We also found that patients who achieved Grade 3 or Grade 2b had a more favorable prognosis than patients who did not. In this respect, it should be noted that invasive RD after NAC includes a broad range of actual responses from near pCR to frank resistance, and Grade 2b differs from the other studies including focal RD to pCR in the extent of RD [6, 14, 20, 21]. Grade 2b was strictly defined as only a few remaining isolated cancer cells, while the other studies considered up to 5 mm of RD as focal and found that focal invasive RD, ypTis, and ypN+ were associated with increased relapse risk [6]. In association with this, it is interesting to note that Symmans et al. [7] found minimal RD, i.e., residual cancer burden (RCB)-I had the same 5-year prognosis as patients with no RD. In that study, pathologic responses were subdivided into RCB-0 (ypstage0, no RD), RCB-1, RCB-II (moderate RD), and RCB-III (extensive RD) by calculating RCB as a continuous variable from the primary tumor dimensions, cellularity of the tumor bed, and the number and size of nodal metastases. Needless to say, the inclusion of RCB-1 or Grade 2b would expand the subset which could be identified as having benefited from NAC, and further study should clarify the biology of the remaining cancer cells observed in RCB-1 or Grade 2b.
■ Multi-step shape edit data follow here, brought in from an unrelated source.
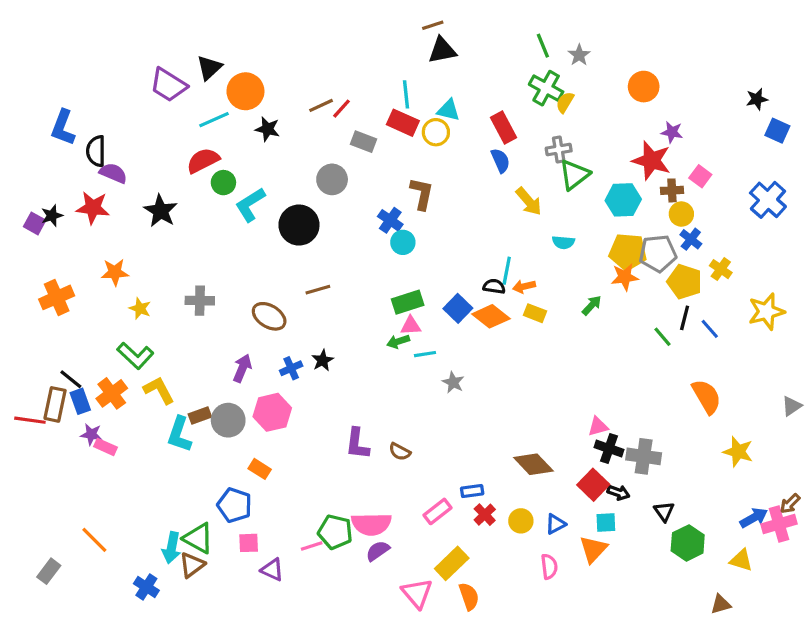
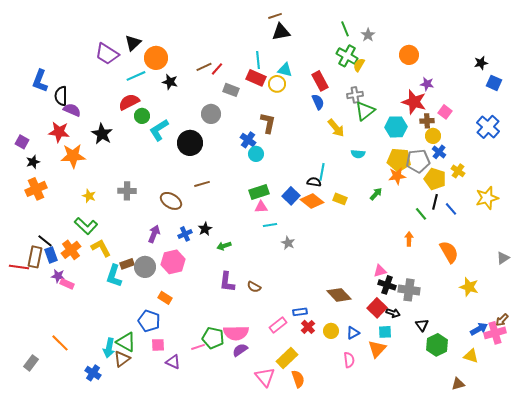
black star: (52, 216) -> (33, 162), moved
orange star: (115, 272) -> (73, 156), moved, size x1.4
orange arrow: (524, 286) -> (409, 239), moved, turned 104
green arrow: (398, 341) -> (224, 246), moved

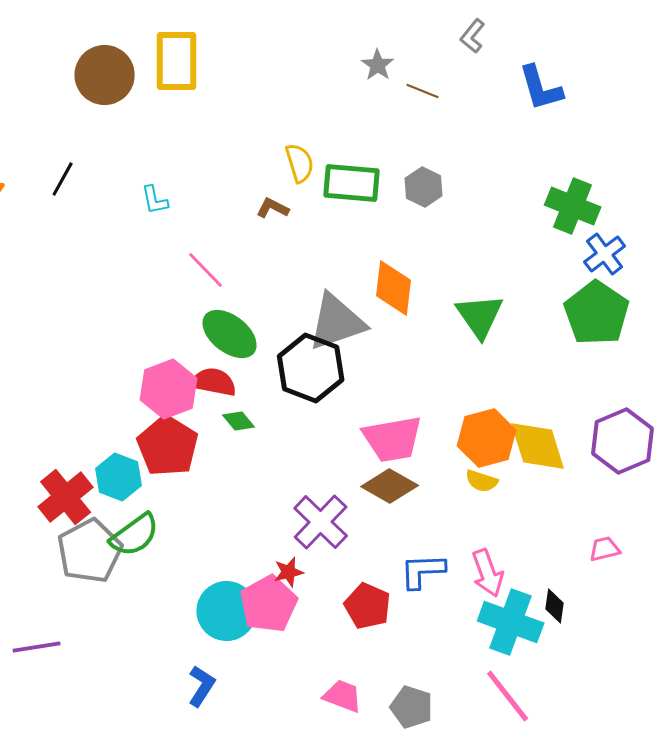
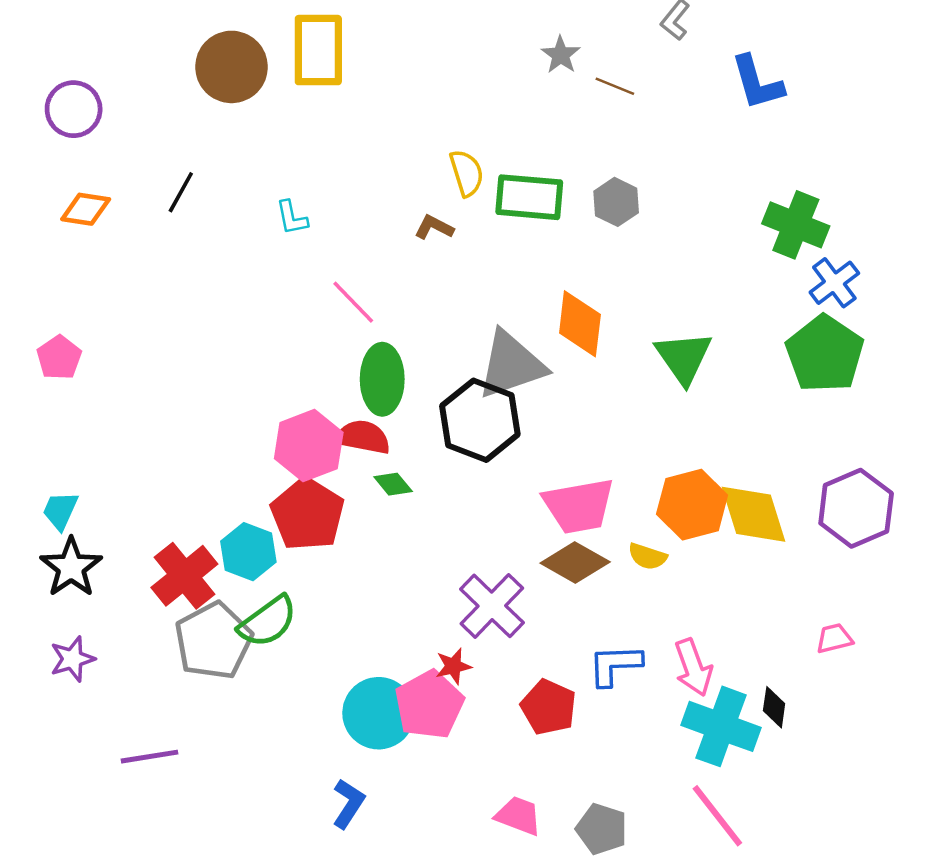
green ellipse: (230, 334) -> (382, 379), turned 52
yellow semicircle: (482, 481) -> (647, 556), moved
Furthermore, we found a certain level of association between the first site of recurrence and pCR or subtype. In particular, neither bone nor brain was the first site of recurrence in patients with pCR, irrespective of the definition of pCR, and bone was not the first site of recurrence in patients with luminal/Her2-positive or Her2-positive tumors. As for soft tissue recurrence, the results of the present study are consistent with the study by Caudle et al. [22] demonstrating that Her2-positive and TN tumors were associated with higher rates of locoregional recurrence. Similarly, Liedtke et al. [17] reported that TN tumors had higher rates of recurrence in viscera and soft tissue and lower rates in bone. As for brain metastasis, Shimizu et al. [23] found that the brain was not the first site of recurrence in patients with luminal/Her2-positive or Her2-positive tumors who were not treated with trastuzumab, while it was the most common site of first metastasis in patients treated with trastuzumab as a part of NAC. Taken together, the first site of recurrence could vary according to pathologic response, subtype, and treatment. So far, limited data are available for the first site of recurrence after NAC, and whether intensive follow-up could improve survival has not yet been demonstrated. Further studies should examine the utility of the individualized surveillance based on the pathologic response, subtype, and treatment.

In conclusion, the prognostic significance of pCR as well as its rate varied according to the definition of pCR. Subtype and nodal status were prognostic variables independent of the definition of pCR. This study underscores the needs of standardization of the definition of pCR and provides supporting evidence to CTNeoBC.